Algarve e Centro já registam desemprego na casa dos 5%

Desemprego está a descer em todas as regiões, acompanhando a tendência do país, mas há casos em que as taxas se situam na casa dos 5%: Algarve e Centro. Já as ilhas registam os níveis mais elevados.

Nenhuma região escapa à melhoria da economia portuguesa, com todas elas a apresentarem descidas acentuadas na taxa de desemprego no último ano, acompanhando a tendência do país. Mas já há casos em que o nível de desempregados se situa já na casa dos 5%, como o Algarve e a região Centro, bem abaixo da média nacional. Do outro lado, as regiões autónomas da Madeira e dos Açores continuam a registar as taxas mais elevadas.

Com a taxa de desemprego em Portugal a cair para 6,7% no segundo trimestre do ano, o nível mais baixo desde 2004, os dados do Instituto Nacional de Estatística (INE) sugerem que as regiões estão a aproveitar os bons ventos do crescimento económico e com os reflexos deste bom momento a evidenciarem-se no mercado de trabalho.

Algarve e Centro apresentam-se como as regiões onde as taxas de desemprego se situam-se bastante aquém daquilo que é a média nacional: entre março e junho, ambas regiões registaram um nível de desemprego de 5,3%, aproximando-se de níveis que alguns economistas indicam ser de pleno emprego e onde não é possível descer muito mais.

Já a Região Autónoma da Madeira (8,3%), a Região Autónoma dos Açores (8,2%), o Norte e a Área Metropolitana de Lisboa (7,2%, em ambas) e o Alentejo (6,9%) observam taxas acima da média nacional, indicam as Estatísticas do Emprego divulgadas esta quarta-feira.

No caso concreto da Madeira, embora continua a registar o nível de desemprego mais elevado em Portugal, a verdade é que foi justamente na ilha onde a taxa mais desceu no último ano: caiu dos 11% no segundo trimestre do ano passado para os 8,3% no passado trimestre, no que se traduz numa expressiva queda de 2,7 pontos percentuais em termos homólogos (em todo Portugal a descida homóloga foi de 2,1%).
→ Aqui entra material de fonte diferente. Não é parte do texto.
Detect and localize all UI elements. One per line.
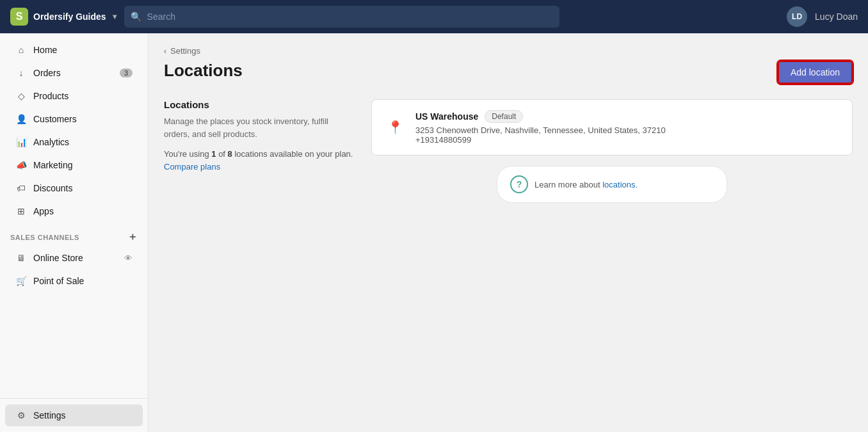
usage-prefix: You're using — [164, 149, 211, 159]
location-name: US Warehouse — [415, 111, 478, 122]
location-name-row: US Warehouse Default — [415, 110, 839, 123]
chart-icon: 📊 — [15, 136, 27, 148]
locations-link[interactable]: locations. — [602, 180, 638, 189]
sidebar-label-customers: Customers — [33, 114, 77, 124]
sales-channels-header: SALES CHANNELS ＋ — [0, 223, 148, 246]
location-info: US Warehouse Default 3253 Chenoweth Driv… — [415, 110, 839, 145]
discount-icon: 🏷 — [15, 182, 27, 194]
usage-text: You're using 1 of 8 locations available … — [164, 148, 356, 173]
tag-icon: ◇ — [15, 90, 27, 102]
brand-chevron-icon: ▾ — [113, 12, 117, 21]
usage-current: 1 — [211, 149, 216, 159]
top-nav: S Ordersify Guides ▾ 🔍 LD Lucy Doan — [0, 0, 868, 33]
breadcrumb[interactable]: ‹ Settings — [164, 46, 853, 56]
left-panel: Locations Manage the places you stock in… — [164, 99, 356, 203]
nav-right: LD Lucy Doan — [787, 6, 858, 27]
orders-badge: 3 — [120, 68, 133, 77]
shopify-logo: S — [10, 8, 28, 26]
compare-plans-link[interactable]: Compare plans — [164, 162, 220, 172]
sidebar-item-analytics[interactable]: 📊 Analytics — [5, 131, 143, 153]
search-input[interactable] — [124, 6, 559, 28]
sidebar-item-point-of-sale[interactable]: 🛒 Point of Sale — [5, 270, 143, 292]
location-card[interactable]: 📍 US Warehouse Default 3253 Chenoweth Dr… — [371, 99, 853, 156]
page-title: Locations — [164, 61, 243, 81]
sidebar-label-orders: Orders — [33, 68, 61, 78]
sidebar: ⌂ Home ↓ Orders 3 ◇ Products 👤 Customers… — [0, 33, 149, 432]
search-bar: 🔍 — [124, 6, 559, 28]
person-icon: 👤 — [15, 113, 27, 125]
sidebar-label-online-store: Online Store — [33, 253, 83, 263]
search-icon: 🔍 — [131, 12, 141, 22]
sidebar-item-products[interactable]: ◇ Products — [5, 85, 143, 107]
help-box: ? Learn more about locations. — [497, 166, 727, 203]
main-content: ‹ Settings Locations Add location Locati… — [149, 33, 868, 432]
locations-description: Manage the places you stock inventory, f… — [164, 115, 356, 140]
usage-total: 8 — [228, 149, 232, 159]
sidebar-label-analytics: Analytics — [33, 137, 69, 147]
online-store-eye-icon[interactable]: 👁 — [124, 253, 133, 263]
default-badge: Default — [485, 110, 523, 123]
sales-channels-label: SALES CHANNELS — [10, 234, 79, 241]
right-panel: 📍 US Warehouse Default 3253 Chenoweth Dr… — [371, 99, 853, 203]
sidebar-label-discounts: Discounts — [33, 183, 72, 193]
brand-area[interactable]: S Ordersify Guides ▾ — [10, 8, 117, 26]
orders-icon: ↓ — [15, 67, 27, 79]
location-address: 3253 Chenoweth Drive, Nashville, Tenness… — [415, 125, 839, 135]
avatar[interactable]: LD — [787, 6, 807, 27]
sidebar-item-marketing[interactable]: 📣 Marketing — [5, 154, 143, 176]
sidebar-label-marketing: Marketing — [33, 160, 72, 170]
sidebar-item-online-store[interactable]: 🖥 Online Store 👁 — [5, 247, 143, 269]
sidebar-label-apps: Apps — [33, 206, 54, 216]
help-icon: ? — [510, 175, 528, 193]
pos-icon: 🛒 — [15, 275, 27, 287]
sidebar-item-orders[interactable]: ↓ Orders 3 — [5, 62, 143, 84]
sidebar-label-settings: Settings — [33, 410, 66, 420]
breadcrumb-text: Settings — [170, 46, 200, 56]
sidebar-label-pos: Point of Sale — [33, 276, 84, 286]
online-store-icon: 🖥 — [15, 252, 27, 264]
location-phone: +19314880599 — [415, 135, 839, 145]
home-icon: ⌂ — [15, 44, 27, 56]
location-pin-icon: 📍 — [385, 117, 405, 138]
sidebar-item-customers[interactable]: 👤 Customers — [5, 108, 143, 130]
sidebar-item-apps[interactable]: ⊞ Apps — [5, 200, 143, 222]
sidebar-item-settings[interactable]: ⚙ Settings — [5, 404, 143, 426]
sidebar-label-home: Home — [33, 45, 57, 55]
add-sales-channel-icon[interactable]: ＋ — [127, 230, 138, 244]
sidebar-label-products: Products — [33, 91, 68, 101]
settings-icon: ⚙ — [15, 410, 27, 421]
sidebar-item-discounts[interactable]: 🏷 Discounts — [5, 177, 143, 199]
page-header: Locations Add location — [164, 61, 853, 84]
usage-of: of — [216, 149, 228, 159]
breadcrumb-chevron-icon: ‹ — [164, 47, 166, 56]
locations-heading: Locations — [164, 99, 356, 110]
usage-end: locations available on your plan. — [232, 149, 353, 159]
add-location-button[interactable]: Add location — [778, 61, 853, 84]
user-name: Lucy Doan — [815, 12, 858, 22]
sidebar-item-home[interactable]: ⌂ Home — [5, 39, 143, 61]
brand-name: Ordersify Guides — [33, 12, 106, 22]
apps-icon: ⊞ — [15, 205, 27, 217]
megaphone-icon: 📣 — [15, 159, 27, 171]
content-area: Locations Manage the places you stock in… — [164, 99, 853, 203]
help-text-prefix: Learn more about — [534, 180, 602, 189]
help-text: Learn more about locations. — [534, 180, 638, 189]
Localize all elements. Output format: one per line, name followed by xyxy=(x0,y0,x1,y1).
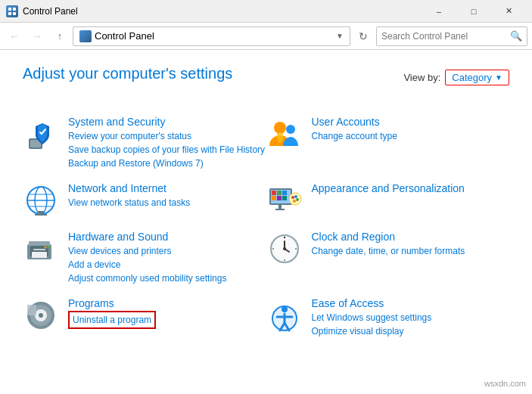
category-system-security: System and Security Review your computer… xyxy=(23,110,266,176)
svg-rect-32 xyxy=(32,252,47,258)
svg-point-35 xyxy=(47,246,50,249)
ease-link-1[interactable]: Optimize visual display xyxy=(312,324,510,338)
appearance-title[interactable]: Appearance and Personalization xyxy=(312,182,510,194)
category-hardware-sound: Hardware and Sound View devices and prin… xyxy=(23,225,266,291)
address-bar: ← → ↑ Control Panel ▼ ↻ 🔍 xyxy=(0,23,532,50)
ease-of-access-title[interactable]: Ease of Access xyxy=(312,297,510,309)
svg-rect-17 xyxy=(272,191,276,195)
svg-rect-0 xyxy=(8,8,11,11)
search-icon: 🔍 xyxy=(510,30,522,42)
system-security-title[interactable]: System and Security xyxy=(68,116,266,128)
user-accounts-content: User Accounts Change account type xyxy=(312,116,510,143)
svg-rect-21 xyxy=(277,196,282,200)
system-security-link-1[interactable]: Save backup copies of your files with Fi… xyxy=(68,143,266,157)
view-by-value: Category xyxy=(452,72,492,83)
search-input[interactable] xyxy=(381,31,510,42)
svg-rect-23 xyxy=(278,205,282,209)
svg-point-6 xyxy=(274,122,286,134)
svg-rect-19 xyxy=(282,191,287,195)
network-internet-icon xyxy=(23,182,59,219)
user-accounts-title[interactable]: User Accounts xyxy=(312,116,510,128)
window-controls: – □ ✕ xyxy=(422,0,526,23)
category-network-internet: Network and Internet View network status… xyxy=(23,176,266,225)
svg-rect-24 xyxy=(275,209,285,210)
clock-link-0[interactable]: Change date, time, or number formats xyxy=(312,244,510,258)
clock-region-icon xyxy=(266,231,303,267)
refresh-button[interactable]: ↻ xyxy=(353,26,373,46)
network-link-0[interactable]: View network status and tasks xyxy=(68,196,266,209)
clock-region-title[interactable]: Clock and Region xyxy=(312,231,510,243)
svg-rect-33 xyxy=(33,249,45,250)
up-button[interactable]: ↑ xyxy=(50,26,70,46)
svg-rect-22 xyxy=(282,196,287,200)
hardware-sound-content: Hardware and Sound View devices and prin… xyxy=(68,231,266,285)
hardware-link-2[interactable]: Adjust commonly used mobility settings xyxy=(68,271,266,285)
svg-rect-1 xyxy=(13,8,16,11)
system-security-content: System and Security Review your computer… xyxy=(68,116,266,170)
address-path[interactable]: Control Panel ▼ xyxy=(73,26,350,46)
ease-link-0[interactable]: Let Windows suggest settings xyxy=(312,311,510,324)
view-by-label: View by: xyxy=(403,72,440,83)
svg-rect-20 xyxy=(272,196,276,200)
svg-rect-14 xyxy=(35,214,47,216)
back-button[interactable]: ← xyxy=(5,26,24,46)
app-icon xyxy=(6,5,18,17)
programs-content: Programs Uninstall a program xyxy=(68,297,266,329)
user-accounts-link-0[interactable]: Change account type xyxy=(312,129,510,143)
svg-point-27 xyxy=(294,195,297,198)
svg-point-25 xyxy=(289,193,301,205)
maximize-button[interactable]: □ xyxy=(456,0,491,23)
system-security-link-2[interactable]: Backup and Restore (Windows 7) xyxy=(68,157,266,170)
svg-point-36 xyxy=(45,247,47,249)
svg-point-49 xyxy=(39,313,43,318)
svg-rect-34 xyxy=(29,241,50,246)
hardware-sound-title[interactable]: Hardware and Sound xyxy=(68,231,266,243)
minimize-button[interactable]: – xyxy=(422,0,456,23)
hardware-link-0[interactable]: View devices and printers xyxy=(68,244,266,258)
path-icon xyxy=(79,30,92,42)
search-box: 🔍 xyxy=(376,26,527,46)
page-title: Adjust your computer's settings xyxy=(23,65,232,82)
watermark: wsxdn.com xyxy=(484,379,526,388)
category-appearance: Appearance and Personalization xyxy=(266,176,510,225)
category-clock-region: Clock and Region Change date, time, or n… xyxy=(266,225,510,291)
svg-rect-50 xyxy=(27,305,36,315)
svg-point-52 xyxy=(282,306,288,312)
svg-point-7 xyxy=(286,125,295,134)
svg-point-29 xyxy=(293,200,296,203)
view-by-dropdown[interactable]: Category ▼ xyxy=(445,70,509,85)
svg-rect-3 xyxy=(13,12,16,15)
svg-rect-2 xyxy=(8,12,11,15)
programs-link-0[interactable]: Uninstall a program xyxy=(68,311,156,329)
category-user-accounts: User Accounts Change account type xyxy=(266,110,510,176)
window-title: Control Panel xyxy=(23,6,422,17)
category-programs: Programs Uninstall a program xyxy=(23,291,266,344)
forward-button[interactable]: → xyxy=(27,26,47,46)
svg-point-28 xyxy=(296,198,299,201)
title-bar: Control Panel – □ ✕ xyxy=(0,0,532,23)
ease-of-access-content: Ease of Access Let Windows suggest setti… xyxy=(312,297,510,338)
main-content: Adjust your computer's settings View by:… xyxy=(0,50,532,359)
hardware-link-1[interactable]: Add a device xyxy=(68,258,266,271)
programs-icon xyxy=(23,297,59,334)
appearance-icon xyxy=(266,182,303,219)
path-dropdown-arrow: ▼ xyxy=(336,32,344,40)
user-accounts-icon xyxy=(266,116,303,152)
categories-grid: System and Security Review your computer… xyxy=(23,110,509,344)
svg-point-26 xyxy=(291,196,294,199)
programs-title[interactable]: Programs xyxy=(68,297,266,309)
network-title[interactable]: Network and Internet xyxy=(68,182,266,194)
svg-rect-13 xyxy=(38,211,44,214)
network-content: Network and Internet View network status… xyxy=(68,182,266,209)
appearance-content: Appearance and Personalization xyxy=(312,182,510,196)
path-text: Control Panel xyxy=(95,30,336,42)
svg-rect-18 xyxy=(277,191,282,195)
ease-of-access-icon xyxy=(266,297,303,334)
system-security-icon xyxy=(23,116,59,152)
close-button[interactable]: ✕ xyxy=(491,0,526,23)
category-ease-of-access: Ease of Access Let Windows suggest setti… xyxy=(266,291,510,344)
system-security-link-0[interactable]: Review your computer's status xyxy=(68,129,266,143)
clock-region-content: Clock and Region Change date, time, or n… xyxy=(312,231,510,258)
svg-point-45 xyxy=(283,247,286,250)
hardware-sound-icon xyxy=(23,231,59,267)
Outras quedas acentuadas do desemprego deram-se no Algarve e no Norte, com recuos de 2,3 pontos — na situação algarvia, a entrada no período alto do turismo poderá ajudar a explicar o comportamento do mercado de trabalho.

Segundo o INE, estima-se que a situação de desemprego tenha afetado 351,8 mil pessoas em Portugal durante o segundo trimestre do ano, menos 109,6 mil face ao mesmo período de 2017.